In a recent paper titled “Game Engine Learning from Video,” the team describes an AI system that can re-create the game engine of titles like Super Mario Bros. just by watching it being played. The system doesn’t have access to the code; it just looks at the pixels and learns. The re-creations it makes are glitchy, but passable.

It’s a first in the world of AI video gaming, but there are important caveats and limitations for the research. For a start, the AI system isn’t learning everything about the game from scratch. It’s supplied with two important sets of information: first, a visual dictionary featuring all the sprites in the game; and second, a set of basic concepts, like the position of objects and their velocity, which it uses to analyze what it sees. With these tools in hand, the AI breaks down the gameplay frame-by-frame, labels what it sees, and looks for rules that explain the action.

On the left is the original Mega Man; on the right is the AI-powered reconstruction.
On the left is the original Mega Man; on the right is the AI-powered reconstruction.
Image: Georgia Tech

“For each frame of the video we have a parser which goes through and collects the facts. What animation state Mario is in, for example, or what velocities things are moving at,” Matthew Guzdial, the lead author of the paper, tells The Verge. “So imagine the case where Mario is just above a Goomba in one frame, and then the next frame the Goomba Is gone. From that it comes up with the rule that when Mario is just above the Goomba and his velocity is negative, the Goomba disappears.” 
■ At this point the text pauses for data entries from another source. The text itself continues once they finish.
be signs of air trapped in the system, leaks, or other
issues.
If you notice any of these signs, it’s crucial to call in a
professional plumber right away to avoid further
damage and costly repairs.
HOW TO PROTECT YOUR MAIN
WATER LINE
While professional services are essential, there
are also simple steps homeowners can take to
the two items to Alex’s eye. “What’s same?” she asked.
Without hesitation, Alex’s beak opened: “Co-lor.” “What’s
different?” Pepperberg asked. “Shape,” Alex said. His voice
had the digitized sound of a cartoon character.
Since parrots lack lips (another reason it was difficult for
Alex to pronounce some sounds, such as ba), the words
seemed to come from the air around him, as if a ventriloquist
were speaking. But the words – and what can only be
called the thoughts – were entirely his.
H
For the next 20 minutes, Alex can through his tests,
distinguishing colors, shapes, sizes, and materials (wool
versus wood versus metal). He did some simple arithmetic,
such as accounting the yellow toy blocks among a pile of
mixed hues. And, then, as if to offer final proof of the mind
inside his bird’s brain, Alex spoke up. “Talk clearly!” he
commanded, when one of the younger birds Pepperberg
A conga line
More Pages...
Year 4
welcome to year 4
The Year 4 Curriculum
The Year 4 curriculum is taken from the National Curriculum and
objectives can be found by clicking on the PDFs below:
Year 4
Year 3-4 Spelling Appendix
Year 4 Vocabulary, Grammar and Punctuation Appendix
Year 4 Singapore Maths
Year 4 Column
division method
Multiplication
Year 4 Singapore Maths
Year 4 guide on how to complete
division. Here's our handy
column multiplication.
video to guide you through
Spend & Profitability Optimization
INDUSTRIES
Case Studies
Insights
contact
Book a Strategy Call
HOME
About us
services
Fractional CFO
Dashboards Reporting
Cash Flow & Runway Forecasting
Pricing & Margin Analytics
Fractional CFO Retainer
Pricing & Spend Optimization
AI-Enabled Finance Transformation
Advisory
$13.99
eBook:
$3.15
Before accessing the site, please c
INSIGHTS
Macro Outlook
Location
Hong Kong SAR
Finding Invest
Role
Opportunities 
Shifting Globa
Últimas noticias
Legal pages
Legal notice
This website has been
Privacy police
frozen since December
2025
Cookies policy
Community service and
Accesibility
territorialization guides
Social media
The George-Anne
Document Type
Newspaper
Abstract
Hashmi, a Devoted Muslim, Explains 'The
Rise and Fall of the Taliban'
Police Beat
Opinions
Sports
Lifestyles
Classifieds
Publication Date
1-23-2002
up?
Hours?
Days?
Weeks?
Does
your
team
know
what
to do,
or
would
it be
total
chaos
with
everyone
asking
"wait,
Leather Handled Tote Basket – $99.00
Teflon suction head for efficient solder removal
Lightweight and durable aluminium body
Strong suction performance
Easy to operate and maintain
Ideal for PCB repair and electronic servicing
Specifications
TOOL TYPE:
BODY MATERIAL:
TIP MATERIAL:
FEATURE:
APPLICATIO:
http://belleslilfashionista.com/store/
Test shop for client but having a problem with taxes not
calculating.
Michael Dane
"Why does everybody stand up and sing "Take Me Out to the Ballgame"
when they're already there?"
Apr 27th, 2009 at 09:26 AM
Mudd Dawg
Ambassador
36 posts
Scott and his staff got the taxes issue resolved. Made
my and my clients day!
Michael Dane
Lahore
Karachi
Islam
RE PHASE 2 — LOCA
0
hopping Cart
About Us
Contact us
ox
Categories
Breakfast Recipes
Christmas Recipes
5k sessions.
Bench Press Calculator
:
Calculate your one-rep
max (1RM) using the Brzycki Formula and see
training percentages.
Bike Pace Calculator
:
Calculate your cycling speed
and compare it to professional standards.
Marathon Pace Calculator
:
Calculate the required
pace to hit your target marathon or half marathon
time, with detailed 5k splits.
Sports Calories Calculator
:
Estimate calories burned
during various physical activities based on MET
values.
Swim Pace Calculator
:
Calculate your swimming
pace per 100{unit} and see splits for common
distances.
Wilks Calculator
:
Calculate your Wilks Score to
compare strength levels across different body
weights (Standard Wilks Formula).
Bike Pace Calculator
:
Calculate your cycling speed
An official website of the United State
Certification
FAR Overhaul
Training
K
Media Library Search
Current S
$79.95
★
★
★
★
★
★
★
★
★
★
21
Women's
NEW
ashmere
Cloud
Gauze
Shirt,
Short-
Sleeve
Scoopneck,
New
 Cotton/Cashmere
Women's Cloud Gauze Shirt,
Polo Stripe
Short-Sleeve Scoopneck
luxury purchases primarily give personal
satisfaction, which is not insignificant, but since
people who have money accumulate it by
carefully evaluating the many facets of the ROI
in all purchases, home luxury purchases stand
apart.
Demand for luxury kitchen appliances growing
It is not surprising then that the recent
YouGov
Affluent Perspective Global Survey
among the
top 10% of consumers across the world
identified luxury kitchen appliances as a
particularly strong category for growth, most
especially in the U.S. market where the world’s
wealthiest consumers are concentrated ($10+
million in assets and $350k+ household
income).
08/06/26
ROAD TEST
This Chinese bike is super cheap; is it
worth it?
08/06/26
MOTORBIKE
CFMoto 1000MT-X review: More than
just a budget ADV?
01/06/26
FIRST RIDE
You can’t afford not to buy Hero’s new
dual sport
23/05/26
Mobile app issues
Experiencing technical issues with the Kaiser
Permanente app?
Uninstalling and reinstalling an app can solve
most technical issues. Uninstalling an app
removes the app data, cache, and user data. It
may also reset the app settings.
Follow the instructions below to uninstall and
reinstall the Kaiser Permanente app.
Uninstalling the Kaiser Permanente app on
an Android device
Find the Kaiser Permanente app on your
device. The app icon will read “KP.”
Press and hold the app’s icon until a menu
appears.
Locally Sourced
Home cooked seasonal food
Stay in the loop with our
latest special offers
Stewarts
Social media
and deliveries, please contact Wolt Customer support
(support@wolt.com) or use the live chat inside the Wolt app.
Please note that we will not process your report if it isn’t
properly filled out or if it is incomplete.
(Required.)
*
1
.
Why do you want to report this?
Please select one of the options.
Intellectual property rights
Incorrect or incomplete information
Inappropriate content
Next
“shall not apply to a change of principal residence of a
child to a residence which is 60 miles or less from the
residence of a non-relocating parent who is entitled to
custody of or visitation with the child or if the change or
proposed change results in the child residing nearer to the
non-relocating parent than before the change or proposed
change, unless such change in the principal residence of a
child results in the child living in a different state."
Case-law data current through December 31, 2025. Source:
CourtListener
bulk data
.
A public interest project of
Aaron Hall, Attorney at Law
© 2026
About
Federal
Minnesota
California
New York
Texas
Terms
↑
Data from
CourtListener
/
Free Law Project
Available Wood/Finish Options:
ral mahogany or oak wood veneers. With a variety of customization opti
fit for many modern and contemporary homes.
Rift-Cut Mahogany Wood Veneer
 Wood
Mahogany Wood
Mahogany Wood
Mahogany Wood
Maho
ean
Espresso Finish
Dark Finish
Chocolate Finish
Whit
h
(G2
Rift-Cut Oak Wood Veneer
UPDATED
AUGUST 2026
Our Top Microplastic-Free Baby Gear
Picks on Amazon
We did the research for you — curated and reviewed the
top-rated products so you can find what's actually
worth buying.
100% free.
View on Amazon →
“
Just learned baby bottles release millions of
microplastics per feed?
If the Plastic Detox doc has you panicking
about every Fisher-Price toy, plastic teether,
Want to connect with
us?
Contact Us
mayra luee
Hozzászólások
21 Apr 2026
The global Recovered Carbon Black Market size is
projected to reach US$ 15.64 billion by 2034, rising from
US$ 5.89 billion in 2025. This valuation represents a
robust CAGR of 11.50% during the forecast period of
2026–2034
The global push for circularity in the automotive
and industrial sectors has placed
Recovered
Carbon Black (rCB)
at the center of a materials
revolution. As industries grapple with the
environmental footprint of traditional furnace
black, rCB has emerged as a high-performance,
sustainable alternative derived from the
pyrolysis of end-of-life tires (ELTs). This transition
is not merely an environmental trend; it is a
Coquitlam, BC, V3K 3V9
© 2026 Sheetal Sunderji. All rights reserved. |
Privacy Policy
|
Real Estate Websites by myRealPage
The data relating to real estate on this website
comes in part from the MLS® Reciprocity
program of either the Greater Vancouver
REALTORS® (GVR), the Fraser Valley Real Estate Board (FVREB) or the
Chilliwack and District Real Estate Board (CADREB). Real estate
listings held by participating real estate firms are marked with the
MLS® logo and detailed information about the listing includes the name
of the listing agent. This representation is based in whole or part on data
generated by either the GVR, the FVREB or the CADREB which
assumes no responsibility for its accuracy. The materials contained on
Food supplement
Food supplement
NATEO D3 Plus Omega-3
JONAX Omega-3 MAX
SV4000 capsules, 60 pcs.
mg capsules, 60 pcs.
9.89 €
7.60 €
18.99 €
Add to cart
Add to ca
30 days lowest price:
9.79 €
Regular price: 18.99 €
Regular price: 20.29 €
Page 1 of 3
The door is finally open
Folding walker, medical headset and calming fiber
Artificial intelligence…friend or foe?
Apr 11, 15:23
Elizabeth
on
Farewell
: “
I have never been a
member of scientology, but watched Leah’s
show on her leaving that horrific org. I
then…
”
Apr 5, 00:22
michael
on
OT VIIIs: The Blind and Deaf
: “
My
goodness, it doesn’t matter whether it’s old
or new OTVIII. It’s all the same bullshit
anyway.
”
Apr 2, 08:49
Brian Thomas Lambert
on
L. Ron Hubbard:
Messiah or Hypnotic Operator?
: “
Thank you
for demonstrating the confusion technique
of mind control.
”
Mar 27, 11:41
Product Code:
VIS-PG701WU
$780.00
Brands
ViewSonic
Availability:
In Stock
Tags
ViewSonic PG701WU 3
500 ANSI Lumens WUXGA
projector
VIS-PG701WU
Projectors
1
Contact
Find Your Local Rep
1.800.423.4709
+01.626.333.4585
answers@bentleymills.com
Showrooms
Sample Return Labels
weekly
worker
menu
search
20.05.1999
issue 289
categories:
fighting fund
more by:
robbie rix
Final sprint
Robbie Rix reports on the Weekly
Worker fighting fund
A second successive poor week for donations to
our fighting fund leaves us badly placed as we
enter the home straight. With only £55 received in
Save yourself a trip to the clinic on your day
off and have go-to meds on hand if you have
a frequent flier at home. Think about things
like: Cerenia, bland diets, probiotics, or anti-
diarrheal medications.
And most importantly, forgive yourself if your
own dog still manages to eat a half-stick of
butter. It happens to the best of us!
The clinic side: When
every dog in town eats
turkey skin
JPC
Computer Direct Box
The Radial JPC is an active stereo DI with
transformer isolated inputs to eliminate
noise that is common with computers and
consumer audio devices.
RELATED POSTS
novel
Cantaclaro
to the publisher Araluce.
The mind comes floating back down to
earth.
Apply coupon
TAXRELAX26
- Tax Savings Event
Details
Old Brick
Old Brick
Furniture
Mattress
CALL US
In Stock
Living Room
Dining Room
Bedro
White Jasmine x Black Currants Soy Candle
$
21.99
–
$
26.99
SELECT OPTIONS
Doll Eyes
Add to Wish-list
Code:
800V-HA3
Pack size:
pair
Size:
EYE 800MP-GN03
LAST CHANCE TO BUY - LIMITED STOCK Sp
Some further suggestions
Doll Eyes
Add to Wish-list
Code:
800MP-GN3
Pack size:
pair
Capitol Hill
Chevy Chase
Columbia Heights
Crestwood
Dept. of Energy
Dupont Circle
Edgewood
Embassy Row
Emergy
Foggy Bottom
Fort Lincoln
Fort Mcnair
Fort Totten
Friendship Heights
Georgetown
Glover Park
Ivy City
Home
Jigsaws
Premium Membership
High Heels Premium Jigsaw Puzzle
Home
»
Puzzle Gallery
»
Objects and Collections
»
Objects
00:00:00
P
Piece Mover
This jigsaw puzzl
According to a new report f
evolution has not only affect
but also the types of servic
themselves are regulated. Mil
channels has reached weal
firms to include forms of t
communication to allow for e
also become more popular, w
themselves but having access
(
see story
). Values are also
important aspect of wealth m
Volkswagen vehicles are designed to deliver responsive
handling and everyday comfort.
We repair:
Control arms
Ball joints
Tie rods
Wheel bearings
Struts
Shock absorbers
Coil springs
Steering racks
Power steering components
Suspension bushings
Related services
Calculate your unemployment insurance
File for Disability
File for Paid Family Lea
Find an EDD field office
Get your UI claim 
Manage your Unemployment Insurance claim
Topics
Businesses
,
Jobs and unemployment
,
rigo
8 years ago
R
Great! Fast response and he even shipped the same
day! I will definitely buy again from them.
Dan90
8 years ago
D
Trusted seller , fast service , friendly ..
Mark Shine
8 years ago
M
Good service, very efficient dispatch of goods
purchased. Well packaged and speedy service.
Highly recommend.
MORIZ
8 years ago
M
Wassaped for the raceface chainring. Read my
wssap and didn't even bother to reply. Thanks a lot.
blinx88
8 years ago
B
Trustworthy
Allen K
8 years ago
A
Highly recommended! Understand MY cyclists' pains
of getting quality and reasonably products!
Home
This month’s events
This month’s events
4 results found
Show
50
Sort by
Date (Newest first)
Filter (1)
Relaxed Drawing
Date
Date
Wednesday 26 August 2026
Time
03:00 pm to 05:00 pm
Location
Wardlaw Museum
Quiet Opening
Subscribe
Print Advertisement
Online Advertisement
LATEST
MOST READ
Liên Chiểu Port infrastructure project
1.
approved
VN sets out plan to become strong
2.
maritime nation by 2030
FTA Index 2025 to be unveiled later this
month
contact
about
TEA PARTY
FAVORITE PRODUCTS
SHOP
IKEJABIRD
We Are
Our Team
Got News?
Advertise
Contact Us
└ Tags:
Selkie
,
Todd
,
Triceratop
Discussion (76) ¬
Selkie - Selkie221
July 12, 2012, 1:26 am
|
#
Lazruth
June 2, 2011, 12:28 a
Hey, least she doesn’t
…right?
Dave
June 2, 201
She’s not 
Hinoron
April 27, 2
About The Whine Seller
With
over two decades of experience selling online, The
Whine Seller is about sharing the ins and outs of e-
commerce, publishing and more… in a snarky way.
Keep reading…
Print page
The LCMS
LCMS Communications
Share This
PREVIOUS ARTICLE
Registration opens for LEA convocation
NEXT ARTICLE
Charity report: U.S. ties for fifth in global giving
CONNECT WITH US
Over time, the system builds up all small rules, recording them as a series of logic statements (e.g., if this, then that) and combining them to approximate the game engine. These rules can be exported and converted into a number of programming languages which are used to re-create the game itself.

Right now, the system is limited to working on 2D platformers. That’s because it relies on humans to define what can happen in any particular game. (A term known as “action states.”) Defining all this information for a 3D game would take a lot more time, as well as more advanced machine vision tools.

In the future, though, the team from Georgia Tech thinks technology like this could be used to work out not only how video games work — but real life, too. This would take a number of breakthroughs in the capacity of AI to comprehend the world as humans understand it. (And, of course, that’s infinitely more complex than Super Mario Bros.) But it’s not an impossible idea. “I do think a future version of this could [analyze] limited domains of reality,” says Guzdial. Right now, though, they’re concentrating on Mega Man.